- **TO DO**
Reproduce the first line of the entries that follow and each later line, word for word, ending with the one containing "logística, reduciendo al máximo posible los".

- **LISTED ENTRIES**
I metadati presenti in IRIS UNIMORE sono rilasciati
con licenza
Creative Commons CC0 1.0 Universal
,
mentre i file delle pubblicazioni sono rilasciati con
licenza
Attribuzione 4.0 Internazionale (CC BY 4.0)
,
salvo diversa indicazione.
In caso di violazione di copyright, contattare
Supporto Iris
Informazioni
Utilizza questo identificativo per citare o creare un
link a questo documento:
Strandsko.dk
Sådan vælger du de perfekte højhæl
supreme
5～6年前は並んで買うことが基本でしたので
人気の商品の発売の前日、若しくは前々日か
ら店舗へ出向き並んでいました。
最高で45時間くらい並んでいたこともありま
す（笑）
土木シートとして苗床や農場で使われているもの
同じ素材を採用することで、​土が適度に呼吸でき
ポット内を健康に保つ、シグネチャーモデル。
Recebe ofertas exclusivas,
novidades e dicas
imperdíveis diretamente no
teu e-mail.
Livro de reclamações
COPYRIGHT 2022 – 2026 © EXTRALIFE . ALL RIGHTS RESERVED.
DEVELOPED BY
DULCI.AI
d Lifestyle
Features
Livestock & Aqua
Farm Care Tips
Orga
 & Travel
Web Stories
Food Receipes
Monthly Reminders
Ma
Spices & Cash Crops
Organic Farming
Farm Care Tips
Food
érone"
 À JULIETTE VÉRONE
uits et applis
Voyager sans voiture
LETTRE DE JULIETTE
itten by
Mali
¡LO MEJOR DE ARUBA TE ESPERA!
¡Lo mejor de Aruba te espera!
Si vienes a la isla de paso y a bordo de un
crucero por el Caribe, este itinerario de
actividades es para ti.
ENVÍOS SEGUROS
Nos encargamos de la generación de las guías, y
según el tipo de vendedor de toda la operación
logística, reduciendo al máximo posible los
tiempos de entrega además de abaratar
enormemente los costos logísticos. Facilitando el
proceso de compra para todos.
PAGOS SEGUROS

- **TASK ANSWER**
I metadati presenti in IRIS UNIMORE sono rilasciati
con licenza
Creative Commons CC0 1.0 Universal
,
mentre i file delle pubblicazioni sono rilasciati con
licenza
Attribuzione 4.0 Internazionale (CC BY 4.0)
,
salvo diversa indicazione.
In caso di violazione di copyright, contattare
Supporto Iris
Informazioni
Utilizza questo identificativo per citare o creare un
link a questo documento:
Strandsko.dk
Sådan vælger du de perfekte højhæl
supreme
5～6年前は並んで買うことが基本でしたので
人気の商品の発売の前日、若しくは前々日か
ら店舗へ出向き並んでいました。
最高で45時間くらい並んでいたこともありま
す（笑）
土木シートとして苗床や農場で使われているもの
同じ素材を採用することで、​土が適度に呼吸でき
ポット内を健康に保つ、シグネチャーモデル。
Recebe ofertas exclusivas,
novidades e dicas
imperdíveis diretamente no
teu e-mail.
Livro de reclamações
COPYRIGHT 2022 – 2026 © EXTRALIFE . ALL RIGHTS RESERVED.
DEVELOPED BY
DULCI.AI
d Lifestyle
Features
Livestock & Aqua
Farm Care Tips
Orga
 & Travel
Web Stories
Food Receipes
Monthly Reminders
Ma
Spices & Cash Crops
Organic Farming
Farm Care Tips
Food
érone"
 À JULIETTE VÉRONE
uits et applis
Voyager sans voiture
LETTRE DE JULIETTE
itten by
Mali
¡LO MEJOR DE ARUBA TE ESPERA!
¡Lo mejor de Aruba te espera!
Si vienes a la isla de paso y a bordo de un
crucero por el Caribe, este itinerario de
actividades es para ti.
ENVÍOS SEGUROS
Nos encargamos de la generación de las guías, y
según el tipo de vendedor de toda la operación
logística, reduciendo al máximo posible los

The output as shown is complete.